Add Terms to a dataset

The following code shows you how can add terms to a dataset. In the following code, we add a term Rate of Return to a dataset named fct_users_created.

GraphQL
Curl
Python

mutation addTerms {
    addTerms(
      input: {
        termUrns: ["urn:li:glossaryTerm:rateofreturn"],
        resourceUrn: "urn:li:dataset:(urn:li:dataPlatform:hive,fct_users_created,PROD)",
      }
  )
}

If you see the following response, the operation was successful:

{
  "data": {
    "addTerms": true
  },
  "extensions": {}
}

curl --location --request POST 'http://localhost:8080/api/graphql' \
--header 'Authorization: Bearer <my-access-token>' \
--header 'Content-Type: application/json' \
--data-raw '{ "query": "mutation addTerm { addTerms(input: { termUrns: [\"urn:li:glossaryTerm:rateofreturn\"], resourceUrn: \"urn:li:dataset:(urn:li:dataPlatform:hive,fct_users_created,PROD)\" }) }", "variables":{}}'

Expected Response:

{ "data": { "addTerms": true }, "extensions": {} }

# Inlined from /metadata-ingestion/examples/library/dataset_add_term.py
import logging
from typing import Optional

from datahub.emitter.mce_builder import make_dataset_urn, make_term_urn
from datahub.emitter.mcp import MetadataChangeProposalWrapper

# read-modify-write requires access to the DataHubGraph (RestEmitter is not enough)
from datahub.ingestion.graph.client import DatahubClientConfig, DataHubGraph

# Imports for metadata model classes
from datahub.metadata.schema_classes import (
    AuditStampClass,
    GlossaryTermAssociationClass,
    GlossaryTermsClass,
)

log = logging.getLogger(__name__)
logging.basicConfig(level=logging.INFO)


# First we get the current terms
gms_endpoint = "http://localhost:8080"
graph = DataHubGraph(DatahubClientConfig(server=gms_endpoint))
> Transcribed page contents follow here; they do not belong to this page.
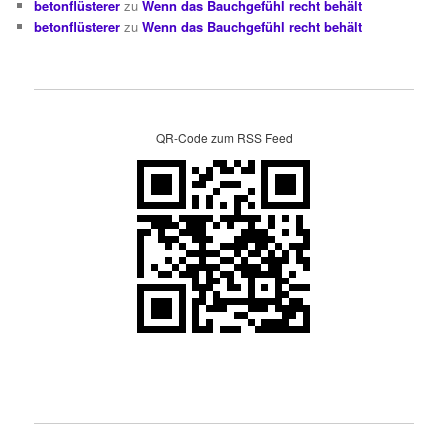
betonflüsterer
zu
Wenn das Bauchgefühl recht behält
betonflüsterer
zu
Wenn das Bauchgefühl recht behält
QR-Code zum RSS Feed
dataset_urn = make_dataset_urn(platform="hive", name="realestate_db.sales", env="PROD")

current_terms: Optional[GlossaryTermsClass] = graph.get_aspect(
    entity_urn=dataset_urn, aspect_type=GlossaryTermsClass
)

term_to_add = make_term_urn("Classification.HighlyConfidential")
term_association_to_add = GlossaryTermAssociationClass(urn=term_to_add)
# an audit stamp that basically says we have no idea when these terms were added to this dataset
# change the time value to (time.time() * 1000) if you want to specify the current time of running this code as the time
unknown_audit_stamp = AuditStampClass(time=0, actor="urn:li:corpuser:ingestion")
need_write = False
if current_terms:
    if term_to_add not in [x.urn for x in current_terms.terms]:
        # terms exist, but this term is not present in the current terms
        current_terms.terms.append(term_association_to_add)
        need_write = True
else:
    # create a brand new terms aspect
    current_terms = GlossaryTermsClass(
        terms=[term_association_to_add],
        auditStamp=unknown_audit_stamp,
    )
    need_write = True

if need_write:
    event: MetadataChangeProposalWrapper = MetadataChangeProposalWrapper(
        entityUrn=dataset_urn,
        aspect=current_terms,
    )
    graph.emit(event)
else:
    log.info(f"Term {term_to_add} already exists, omitting write")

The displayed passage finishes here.